Ela demonstra suas hipóteses tecendo um frutífero diálogo com autores contemporâneos como Merleau-Ponty, crítico da separação analítica entre sujeito e objeto, ou Foucault, analista arguto das filosofias da representação, mas sobretudo se referindo a questões como a da melancolia, amplamente retratada na pintura e na literatura e que não pode ser incorporada à nova arquitetônica senão pela ótica do negativo. As brechas do racionalismo moderno são expostas pelo recurso a outros discursos da própria época e que muitas vezes foram preservados pelas artes ou por formas de conhecimento que viriam a ser descartadas com o aparecimento das ciências modernas. Nessa parte o livro se preocupa menos em explorar a idéia de formação no primeiro sentido apresentado e mais em mostrar as condições de aparecimento de uma pedagogia da razão.
A pedagogia da razão se converte em pedagogia pela razão. Estamos no território dos iluministas, representados na terceira parte pela figura emblemática de Kant. Partindo dos limites impostos por ele ao uso da razão na produção de conhecimentos científicos, Olgária acentua, sobretudo, a importância da ética dos deveres, deduzida a partir do uso da razão prática, e o papel que é atribuído à razão na vida política.
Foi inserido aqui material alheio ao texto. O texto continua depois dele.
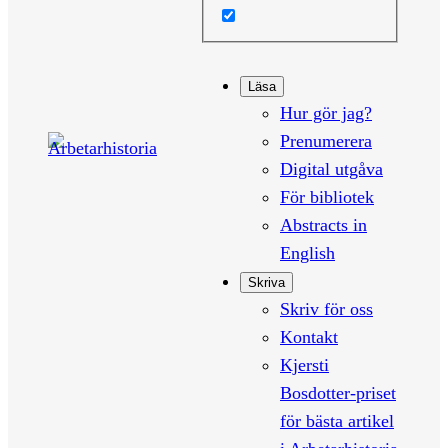
Läsa
Hur gör jag?
Prenumerera
Digital utgåva
För bibliotek
Abstracts in
English
Skriva
Skriv för oss
Kontakt
Kjersti
Bosdotter-priset
för bästa artikel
O leitor, apesar das explicações dadas no prefácio, não deixará de sentir falta da figura de Rousseau, que tanta atenção dedicou à educação e muitas vezes de um ponto de vista extremamente crítico aos iluministas franceses; assim como não se pode deixar de notar a inexistência de referências mais longas a Hegel, para quem a idéia de "Bildung", que a própria autora associa à "paideia", foi tão importante. De qualquer maneira, o caminho escolhido vem introduzir uma viragem definitiva no texto.
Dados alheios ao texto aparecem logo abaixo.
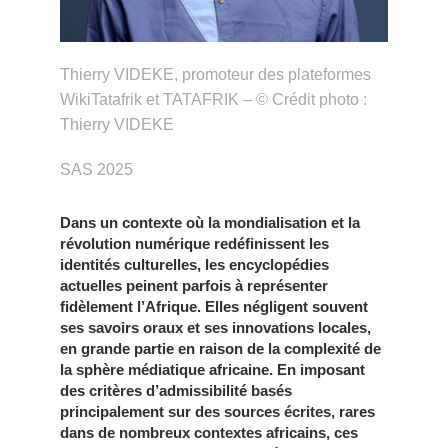
Thierry VIDEKE, promoteur des plateformes
WikiTatafrik et TATAFRIK – ©️ Crédit photo :
Thierry VIDEKE
SAS 2025
Dans un contexte où la mondialisation et la
révolution numérique redéfinissent les
identités culturelles, les encyclopédies
actuelles peinent parfois à représenter
fidèlement l’Afrique. Elles négligent souvent
ses savoirs oraux et ses innovations locales,
en grande partie en raison de la complexité de
la sphère médiatique africaine. En imposant
des critères d’admissibilité basés
principalement sur des sources écrites, rares
dans de nombreux contextes africains, ces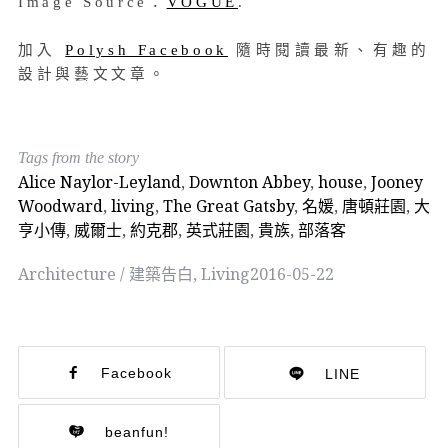
Image Source：
VOGUE
.
加入
Polysh Facebook
隨時閱讀最新、有趣的
設計與藝文文章。
Tags from the story
Alice Naylor-Leyland
,
Downton Abbey
,
house
,
Jooney
Woodward
,
living
,
The Great Gatsby
,
名媛
,
唐頓莊園
,
大
亨小傳
,
威爾士
,
約克郡
,
英式莊園
,
貴族
,
部落客
Architecture / 建築告白
,
Living
2016-05-22
Facebook
LINE
beanfun!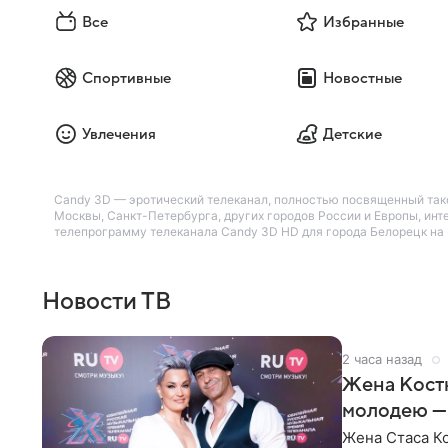
Все
Избранные
Спортивные
Новостные
Увлечения
Детские
Candy 3D — эротический телеканал, полностью посвященный тако
Москвы, Санкт-Петербурга, других городов России и Европы, инт
телепрограмму телеканала Candy 3D HD для города Белорецк на «
Новости ТВ
2 часа назад
Жена Кост
молодею —
Жена Стаса К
Num primeiro momento a crítica ao racionalismo moderno é feita pela evocação do pensamento de Nietzsche e de Freud, para se completar com o recurso a temas caros à Escola de Frankfurt, da qual Olgária é boa conhecedora. O que se esboçava desde a segunda parte ganha na conclusão toda sua extensão. O projeto moderno certamente criou um novo mundo a exigir uma nova educação. Os avanços no domínio da natureza, no entanto, longe de forjar uma educação compatível com os desenvolvimentos técnicos, contribuiu para novas formas de barbárie e para a substituição da educação formadora pelo que Adorno chamava de "semiformação". O tom do final é pessimista, mas traz como pano de fundo o apelo a uma nova "paideia", forjada pelas armas da filosofia e temperada pelos valores da amizade e da prudência.
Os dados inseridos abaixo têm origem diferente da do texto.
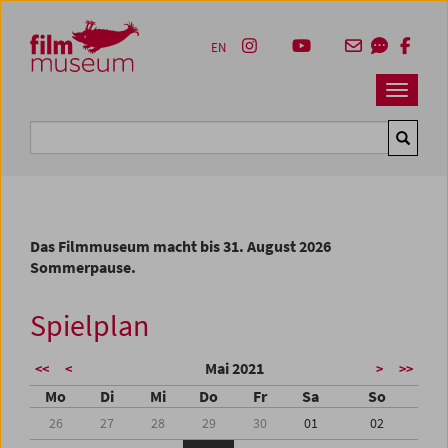
Accesskey [1]
Accesskey [4]
Accesskey [2]
Accesskey [3]
Zum Inhalt
Zum Hauptmenü
Zur Servicenavigation
Zum Suche
EN
Navbar 
Suche
Das Filmmuseum macht bis 31. August 2026
Sommerpause.
Spielplan
Mai 2021
<<
<
>
>>
Mo
Di
Mi
Do
Fr
Sa
So
26
27
28
29
30
01
02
Tendo iniciado seu percurso pelos clássicos e observado que, enquanto Kant constrói uma ética baseada fundamentalmente na idéia de dever, Aristóteles foi capaz de pensar a vida na cidade sob a ótica da felicidade, Olgária à sua maneira reabre o espaço de discussão sobre a querela entre os antigos e os modernos. De posse dessa informação, o leitor pode se interrogar se, ao fazê-lo, ela não está, na verdade, se aliando ao passado, para propor uma crítica radical do presente e um elogio da filosofia como busca incessante de novos sentidos para a vida em comum.
Newton Bignotto é professor de filosofia na Universidade Federal de Minas Gerais (UFMG) e autor de "Maquiavel Republicano" (Loyola).